WHAT THE TASK REQUIRES: Search the data below for the word "consent" and report how many lines contain it, with no added words.

'''

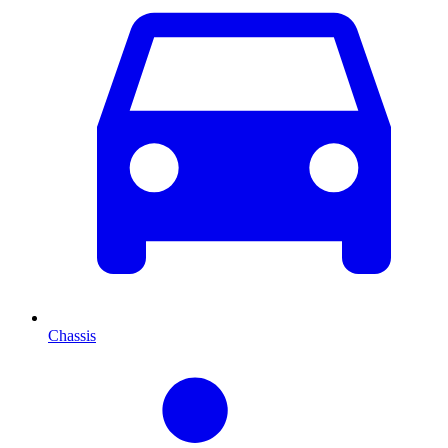
Chassis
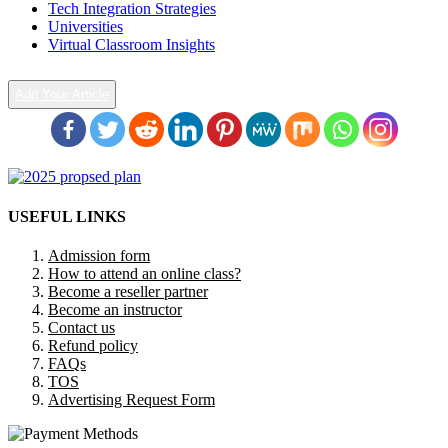
Tech Integration Strategies
Universities
Virtual Classroom Insights
Add Your Article
USEFUL LINKS
Admission form
How to attend an online class?
Become a reseller partner
Become an instructor
Contact us
Refund policy
FAQs
TOS
Advertising Request Form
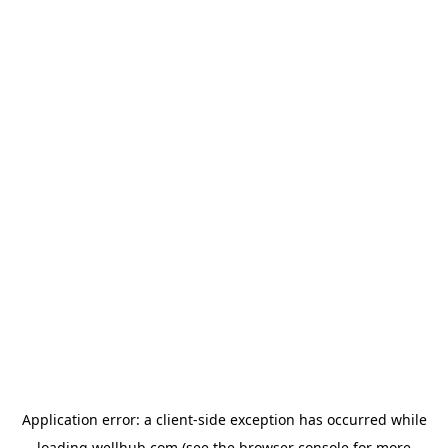
Application error: a
client
-side exception has occurred while
loading
wellhub.com
(see the
browser console
for more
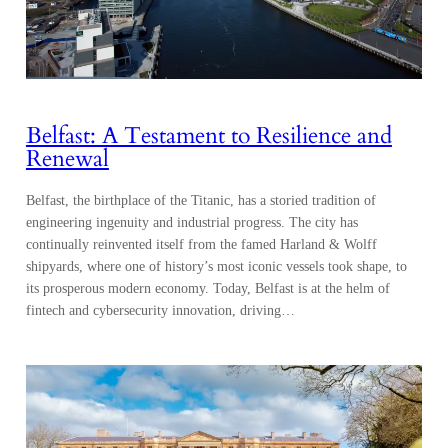
Belfast: A Testament to Resilience and
Renewal
Belfast, the birthplace of the Titanic, has a storied tradition of
engineering ingenuity and industrial progress. The city has
continually reinvented itself from the famed Harland & Wolff
shipyards, where one of history’s most iconic vessels took shape, to
its prosperous modern economy. Today, Belfast is at the helm of
fintech and cybersecurity innovation, driving…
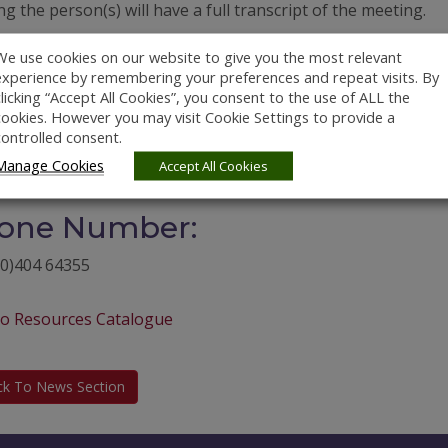
g the person(s) will have a full transcript of the meeting.
bsite:
We use cookies on our website to give you the most relevant
experience by remembering your preferences and repeat visits. By
//pcr.ie/
clicking “Accept All Cookies”, you consent to the use of ALL the
cookies. However you may visit Cookie Settings to provide a
ail Address:
controlled consent.
Manage Cookies
Accept All Cookies
cr.ie
one Number:
(0)404 64355
to Resources Catalogue
ck To News Section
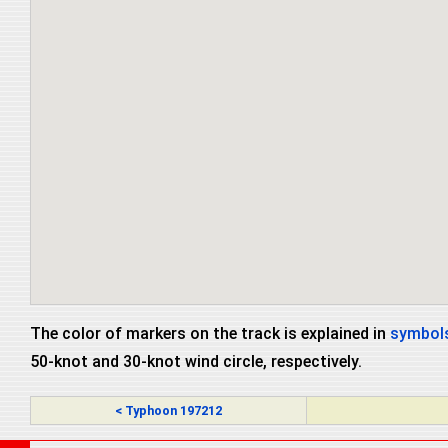
The color of markers on the track is explained in
symbols
50-knot and 30-knot wind circle, respectively.
< Typhoon 197212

'''

TASK RESPONSE: 2